On Mon, Dec 9, 2024 at 11:15 PM Lewis Hyatt <lhy...@gmail.com> wrote:
>
> On Mon, Dec 09, 2024 at 02:07:07PM +0100, Richard Biener wrote:
> > On Tue, Dec 3, 2024 at 2:42 PM Richard Biener
> > <richard.guent...@gmail.com> wrote:
> > >
> > > On Tue, Dec 3, 2024 at 2:07 PM Lewis Hyatt <lhy...@gmail.com> wrote:
> > > >
> > > > On Tue, Dec 03, 2024 at 01:28:28PM +0100, Richard Biener wrote:
> > > > > On Mon, Dec 2, 2024 at 1:55 AM Lewis Hyatt <lhy...@gmail.com> wrote:
> > > > > >
> > > > > > This patch is my new way to handle what was previously done in v2 
> > > > > > patch
> > > > > > 04/14, discussed at:
> > > > > > https://gcc.gnu.org/pipermail/gcc-patches/2024-November/669527.html
> > > > > >
> > > > > > The only places I have found running into trouble with reallocated 
> > > > > > PHI nodes
> > > > > > (at least, the only places revealed by changing the size of 
> > > > > > location_t) are
> > > > > > those which remember a gphi object before a call to loop_version() 
> > > > > > and then
> > > > > > try to use it after. I fixed three affected call sites in this new 
> > > > > > patch.
> > > > >
> > > > > I guess it might be nice to avoid PHI node re-allocation by 
> > > > > loop_version(),
> > > > > I remember fixing up other CFG manipulations to avoid the need for
> > > > > intermittent more PHI arguments.  Anway, the patch is OK besides one
> > > > > minor adjustment, see below ...
> > > > >
> > > >
> > > > Thanks again for looking at all the patches. Comment below...
> > > >
> > > > ...
> > > >
> > > > > > diff --git a/gcc/tree-vect-loop-manip.cc 
> > > > > > b/gcc/tree-vect-loop-manip.cc
> > > > > > index 54b29540eb5..4f3abb94e6a 100644
> > > > > > --- a/gcc/tree-vect-loop-manip.cc
> > > > > > +++ b/gcc/tree-vect-loop-manip.cc
> > > > > > @@ -4190,6 +4190,14 @@ vect_loop_versioning (loop_vec_info 
> > > > > > loop_vinfo,
> > > > > >                             prob * prob2, (prob * prob2).invert (),
> > > > > >                             prob * prob2, (prob * prob2).invert (),
> > > > > >                             true);
> > > > > > +
> > > > > > +      /* If the PHI nodes in the loop header were reallocated, we 
> > > > > > need to fix up
> > > > > > +        our internally stashed copies of those.  */
> > > > > > +      if (loop_to_version == loop)

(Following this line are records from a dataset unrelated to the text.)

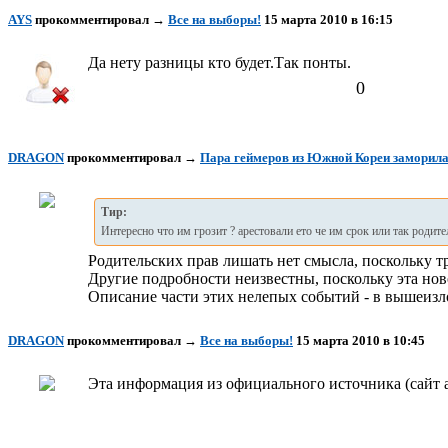
AYS
прокомментировал
→
Все на выборы!
15 марта 2010 в 16:15
Да нету разницы кто будет.Так понты.
0
DRAGON
прокомментировал
→
Пара геймеров из Южной Кореи заморила
Тир:
Интересно что им грозит ? арестовали ето че им срок или так родите
Родительских прав лишать нет смысла, поскольку т
Другие подробности неизвестны, поскольку эта но
Описание части этих нелепых событий - в вышеизл
DRAGON
прокомментировал
→
Все на выборы!
15 марта 2010 в 10:45
Эта информация из официального источника (сайт а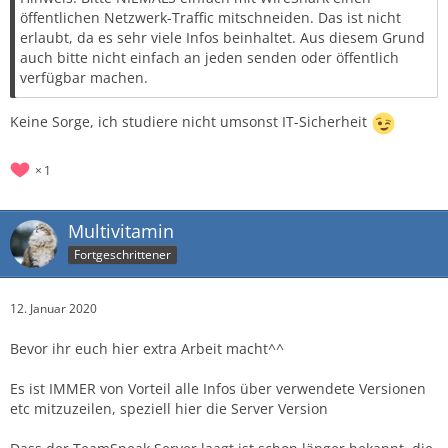
öffentlichen Netzwerk-Traffic mitschneiden. Das ist nicht
erlaubt, da es sehr viele Infos beinhaltet. Aus diesem Grund
auch bitte nicht einfach an jeden senden oder öffentlich
verfügbar machen.
Keine Sorge, ich studiere nicht umsonst IT-Sicherheit
1
Multivitamin
Fortgeschrittener
12. Januar 2020
Bevor ihr euch hier extra Arbeit macht^^
Es ist IMMER von Vorteil alle Infos über verwendete Versionen
etc mitzuzeilen, speziell hier die Server Version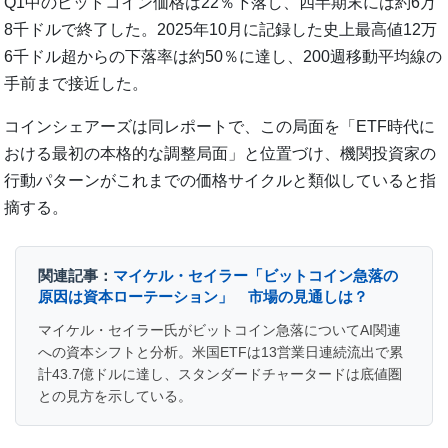
Q1中のビットコイン価格は22％下落し、四半期末には約6万
8千ドルで終了した。2025年10月に記録した史上最高値12万
6千ドル超からの下落率は約50％に達し、200週移動平均線の
手前まで接近した。
コインシェアーズは同レポートで、この局面を「ETF時代に
おける最初の本格的な調整局面」と位置づけ、機関投資家の
行動パターンがこれまでの価格サイクルと類似していると指
摘する。
関連記事：
マイケル・セイラー「ビットコイン急落の
原因は資本ローテーション」 市場の見通しは？
マイケル・セイラー氏がビットコイン急落についてAI関連
への資本シフトと分析。米国ETFは13営業日連続流出で累
計43.7億ドルに達し、スタンダードチャータードは底値圏
との見方を示している。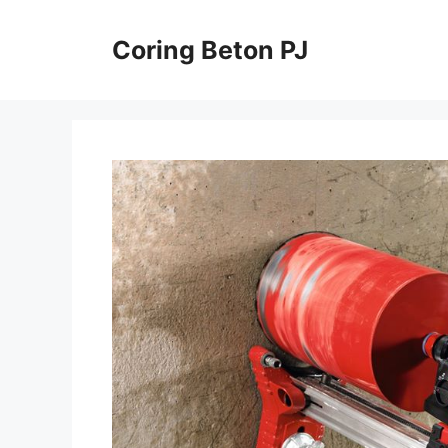
Skip
to
Coring Beton PJ
content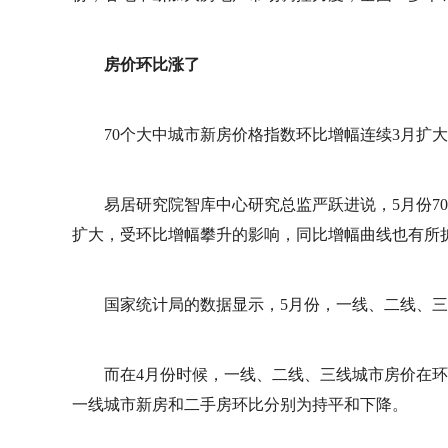
房价环比涨了
70个大中城市新房价格指数环比增幅连续3月扩
易居研究院智库中心研究总监严跃进说，5月份70
扩大，受环比增幅攀升的影响，同比增幅曲线也有所
国家统计局的数据显示，5月份，一线、二线、
而在4月份时候，一线、二线、三线城市房价在
一线城市新房和二手房环比分别为持平和下降。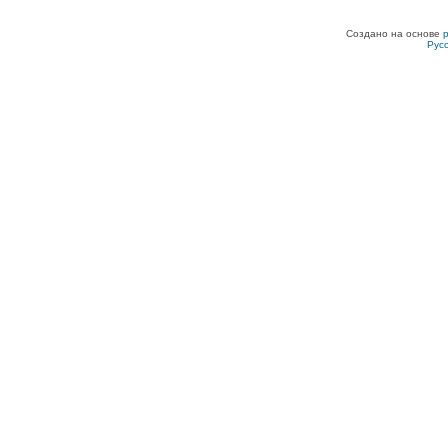
Создано на основе
Рус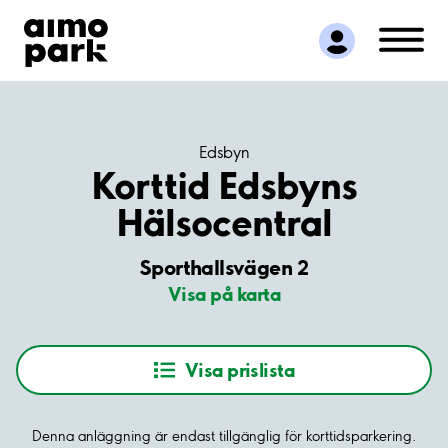
Hitta parkering
Samarbete
Kundservice
Om Aimo Park
Edsbyn
Korttid Edsbyns
Hälsocentral
Sporthallsvägen 2
Visa på karta
Visa prislista
Denna anläggning är endast tillgänglig för korttidsparkering.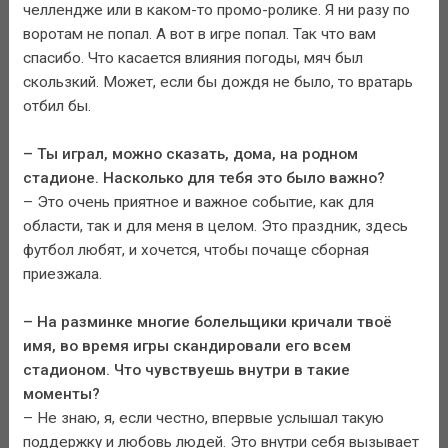
челлендже или в каком-то промо-ролике. Я ни разу по
воротам не попал. А вот в игре попал. Так что вам
спасибо. Что касается влияния погоды, мяч был
скользкий. Может, если бы дождя не было, то вратарь
отбил бы.
– Ты играл, можно сказать, дома, на родном
стадионе. Насколько для тебя это было важно?
– Это очень приятное и важное событие, как для
области, так и для меня в целом. Это праздник, здесь
футбол любят, и хочется, чтобы почаще сборная
приезжала.
– На разминке многие болельщики кричали твоё
имя, во время игры скандировали его всем
стадионом. Что чувствуешь внутри в такие
моменты?
– Не знаю, я, если честно, впервые услышал такую
поддержку и любовь людей. Это внутри себя вызывает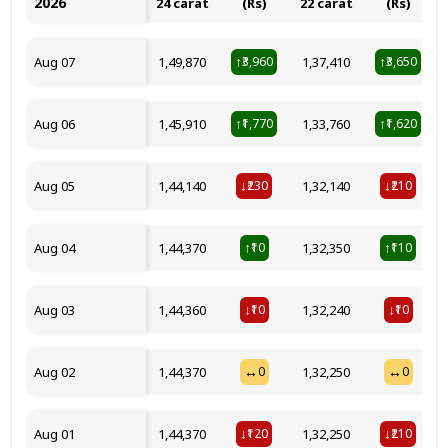
2026
24 carat
(Rs)
22 carat
(Rs)
Aug 07
₹1,49,870
₹3,960
₹1,37,410
₹3,650
↑
↑
Aug 06
₹1,45,910
₹1,770
₹1,33,760
₹1,620
↑
↑
Aug 05
₹1,44,140
₹230
₹1,32,140
₹210
↓
↓
Aug 04
₹1,44,370
₹10
₹1,32,350
₹110
↑
↑
Aug 03
₹1,44,360
₹10
₹1,32,240
₹10
↓
↓
Aug 02
₹1,44,370
₹0
₹1,32,250
₹0
↔
↔
Aug 01
₹1,44,370
₹120
₹1,32,250
₹210
↓
↓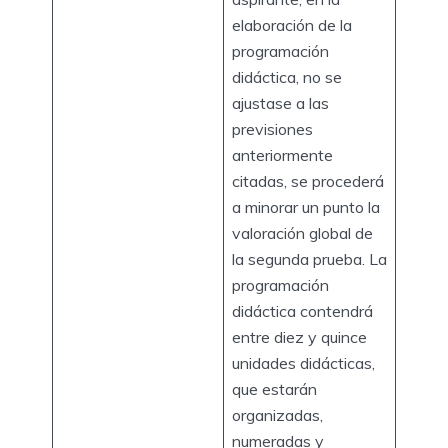
elaboración de la
programación
didáctica, no se
ajustase a las
previsiones
anteriormente
citadas, se procederá
a minorar un punto la
valoración global de
la segunda prueba. La
programación
didáctica contendrá
entre diez y quince
unidades didácticas,
que estarán
organizadas,
numeradas y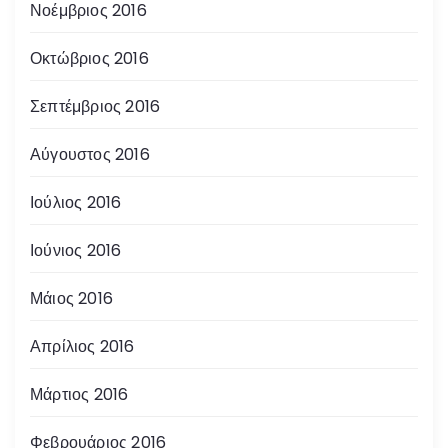
Νοέμβριος 2016
Οκτώβριος 2016
Σεπτέμβριος 2016
Αύγουστος 2016
Ιούλιος 2016
Ιούνιος 2016
Μάιος 2016
Απρίλιος 2016
Μάρτιος 2016
Φεβρουάριος 2016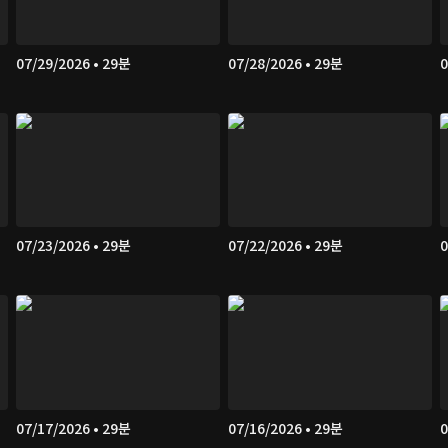
07/29/2026 • 29분
07/28/2026 • 29분
0
07/23/2026 • 29분
07/22/2026 • 29분
0
07/17/2026 • 29분
07/16/2026 • 29분
0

> > > > > > +       for (auto gsi = gsi_start_phis (loop->header);
> > > > > > +            !gsi_end_p (gsi); gsi_next (&gsi))

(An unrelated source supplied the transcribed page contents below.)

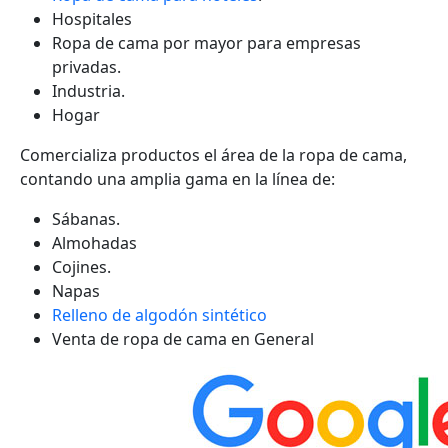
Hospitales
Ropa de cama por mayor para empresas
privadas.
Industria.
Hogar
Comercializa productos el área de la ropa de cama,
contando una amplia gama en la línea de:
Sábanas.
Almohadas
Cojines.
Napas
Relleno de algodón sintético
Venta de ropa de cama en General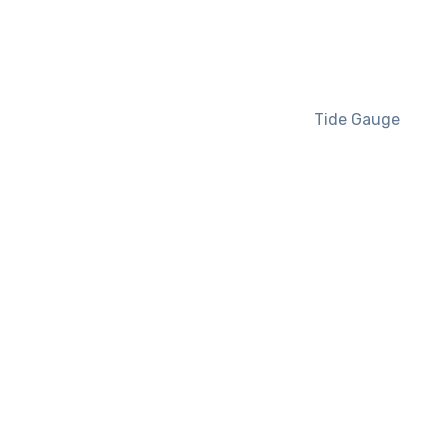
Tide Gauge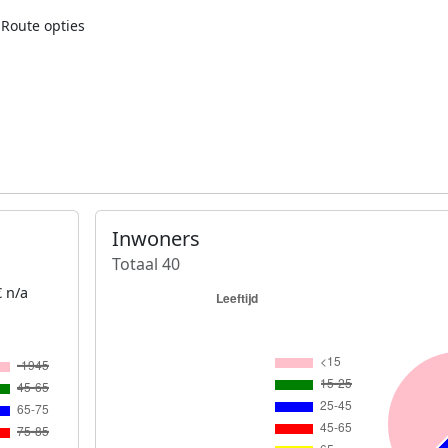
Route opties
Inwoners
Totaal 40
 n/a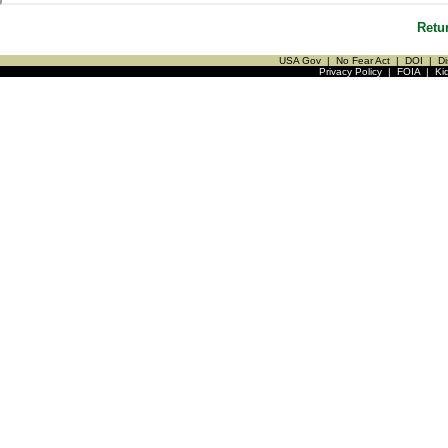
Retu
USA Gov
|
No Fear Act
|
DOI
|
Di
Privacy Policy
|
FOIA
|
Ki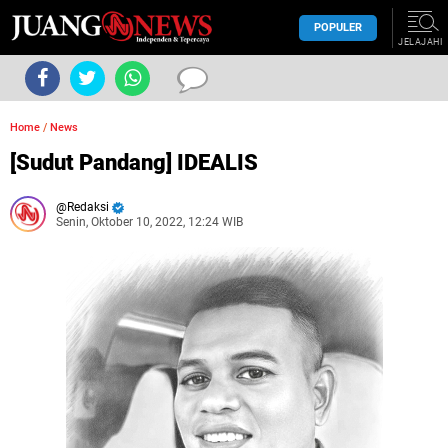
POPULER
JELAJAHI
Home
/
News
[Sudut Pandang] IDEALIS
Redaksi
Senin, Oktober 10, 2022, 12:24 WIB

> > > > > > +         loop_vinfo->resync_stmt_addr (gsi.phi ());
> > > > >
> > > > > Instead of a new resync_stmt_addr method can you simply do
> > > > >
> > > > >             if (stmt_vec_info s = loop_vinfo->lookup_stmt (gsi.phi ())
> > > > >               STMT_VINFO_STMT (s) = gsi.phi ();
> > > > >
> > > > > please?
> > > > >
> > > > > OK with that change.
> > > > >
> > > > > Thanks,
> > > > > Richard.
> > > >
> > > > The reason I added the new function is that lookup_stmt() does:
> > > >
> > > >       if (res && res->stmt == stmt)

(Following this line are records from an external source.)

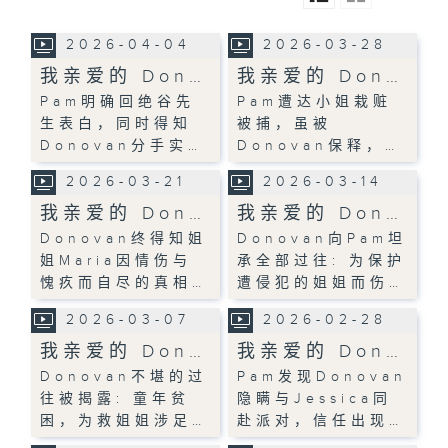
2026-04-04
2026-03-28
我亲爱的 Don…
我亲爱的 Don…
Pam明确回绝谷先
Pam遭达小姐栽赃
生表白，同时得知
被捕，虽被
Donovan分手实…
Donovan保释，…
2026-03-21
2026-03-14
我亲爱的 Don…
我亲爱的 Don…
Donovan终得知姐
Donovan向Pam坦
姐Maria因情伤与
承全部过往: 为保护
愧疚而自尽的真相…
遭侵犯的姐姐而伤…
2026-03-07
2026-02-28
我亲爱的 Don…
我亲爱的 Don…
Donovan不堪的过
Pam发现Donovan
往被揭露: 童年贫
隐瞒与Jessica同
困，为救姐姐涉足…
赴派对，信任出现…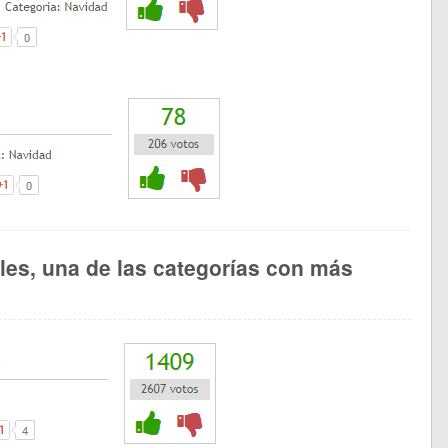
les, una de las categorías con más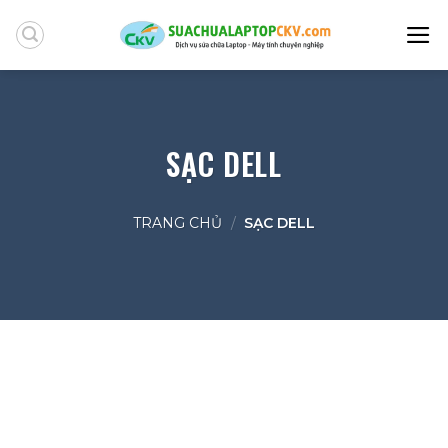
Skip
to
content
SẠC DELL
TRANG CHỦ
/
SẠC DELL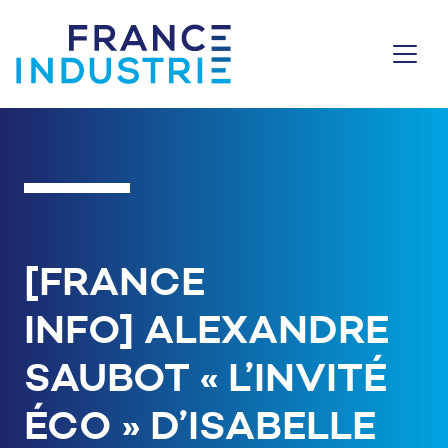
Aller au contenu
[FRANCE
INFO] ALEXANDRE
SAUBOT « L’INVITÉ
ÉCO » D’ISABELLE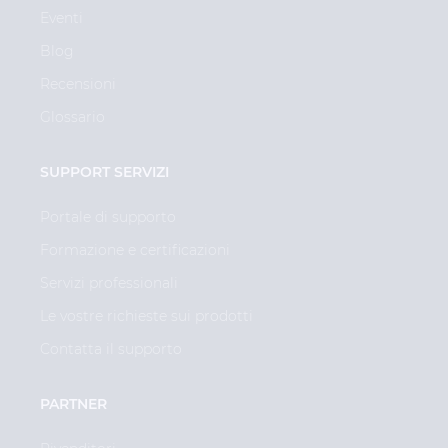
Eventi
Blog
Recensioni
Glossario
SUPPORT SERVIZI
Portale di supporto
Formazione e certificazioni
Servizi professionali
Le vostre richieste sui prodotti
Contatta il supporto
PARTNER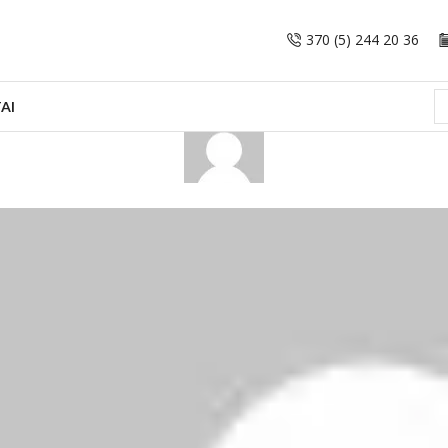
370 (5) 244 20 36
AI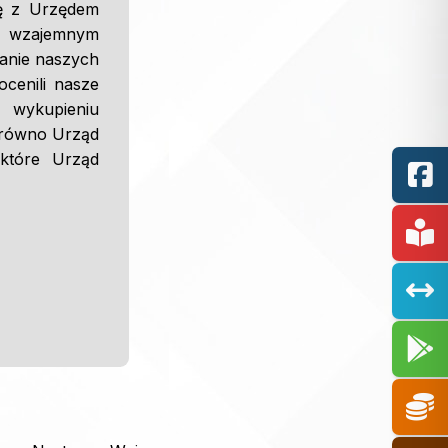
cę z Urzędem
i wzajemnym
zanie naszych
ocenili nasze
o wykupieniu
zarówno Urząd
 które Urząd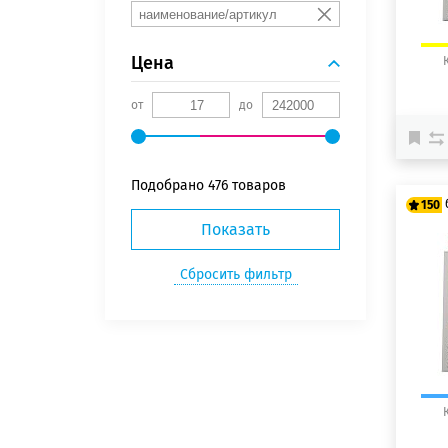
Цена
от
до
Подобрано
476 товаров
150
12
15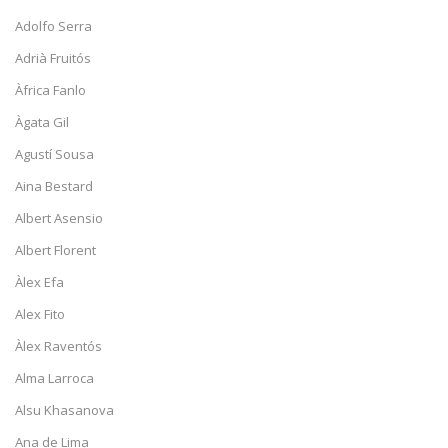
Adolfo Serra
Adrià Fruitós
Àfrica Fanlo
Àgata Gil
Agustí Sousa
Aina Bestard
Albert Asensio
Albert Florent
Àlex Efa
Alex Fito
Àlex Raventós
Alma Larroca
Alsu Khasanova
Ana de Lima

> > > >         return res;
> > > >
> > > > so it returns NULL if the stored stmt does not match the one that was 
> > > > looked
> > > > up.
> > >
> > > Doh, I wonder what we added that for!
> > >
> > > > I could add a "bool relaxed = false" argument to lookup_stmt() instead,
> > > > or could add an alternate function lookup_stmt_relaxed() if you prefer? 
> > > > I
> > > > guess the second option would be pretty similar to what I did with
> > > > resync_stmt_addr(), just it would not actually make the change within 
> > > > the
> > > > function itself.
> > >
> > > No, in this case your patch is OK with an added comment (in your new 
> > > function)
> > > why you can't use lookup_stmt.
> >
> > Btw, I tried to look into why loop_version would ever need more PHI capacity
> > temporarily - so I did the following but it never triggers during bootstrap 
> > or
> > regtest.  That said - do you have a testcase that exercises this path?
> >
> > diff --git a/gcc/tree-vectorizer.cc b/gcc/tree-vectorizer.cc
> > index 92ecd881508..bc3c6254fdf 100644
> > --- a/gcc/tree-vectorizer.cc
> > +++ b/gcc/tree-vectorizer.cc
> > @@ -556,6 +556,7 @@ vec_info::resync_stmt_addr (gimple *stmt)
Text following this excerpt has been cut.